— RECORD EXTRACTS —
BEGIN

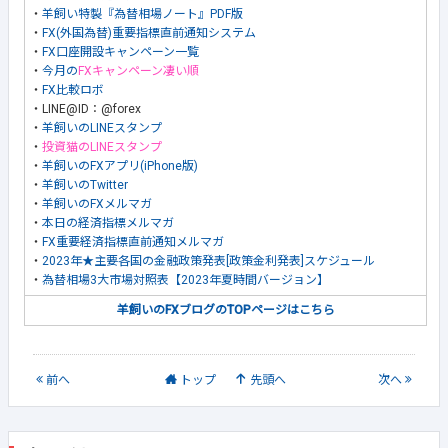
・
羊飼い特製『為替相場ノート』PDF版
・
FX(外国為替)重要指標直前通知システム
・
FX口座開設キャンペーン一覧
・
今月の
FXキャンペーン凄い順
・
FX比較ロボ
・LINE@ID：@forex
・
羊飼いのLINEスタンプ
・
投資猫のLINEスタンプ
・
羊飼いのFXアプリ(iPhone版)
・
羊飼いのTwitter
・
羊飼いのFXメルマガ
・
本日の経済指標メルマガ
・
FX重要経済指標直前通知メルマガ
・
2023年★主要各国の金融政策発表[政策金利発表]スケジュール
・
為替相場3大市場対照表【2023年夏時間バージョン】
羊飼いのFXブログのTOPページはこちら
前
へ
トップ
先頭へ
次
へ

END
BEGIN

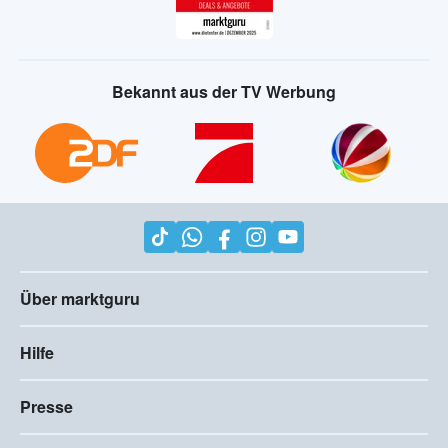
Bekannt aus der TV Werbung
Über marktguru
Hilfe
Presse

END
BEGIN

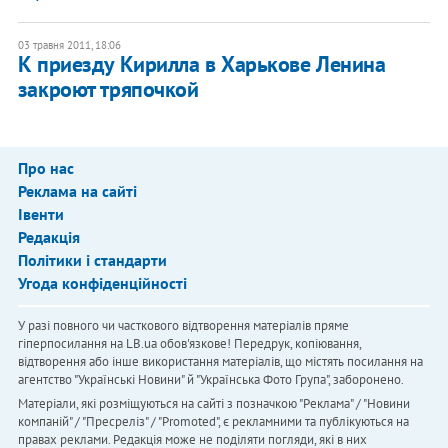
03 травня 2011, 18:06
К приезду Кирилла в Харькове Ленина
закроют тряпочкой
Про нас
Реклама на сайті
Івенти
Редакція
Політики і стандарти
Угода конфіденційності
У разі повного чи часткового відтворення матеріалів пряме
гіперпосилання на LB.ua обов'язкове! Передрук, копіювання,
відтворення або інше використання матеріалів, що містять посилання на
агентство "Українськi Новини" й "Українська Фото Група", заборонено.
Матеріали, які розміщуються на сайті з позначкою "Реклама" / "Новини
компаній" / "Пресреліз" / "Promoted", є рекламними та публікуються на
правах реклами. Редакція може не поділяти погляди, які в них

END

— ACTIVITY —
Search the data for the string "Реклама" and copy every line where it appears.

— RESPONSE AREA —
Реклама на сайті
Матеріали, які розміщуються на сайті з позначкою "Реклама" / "Новини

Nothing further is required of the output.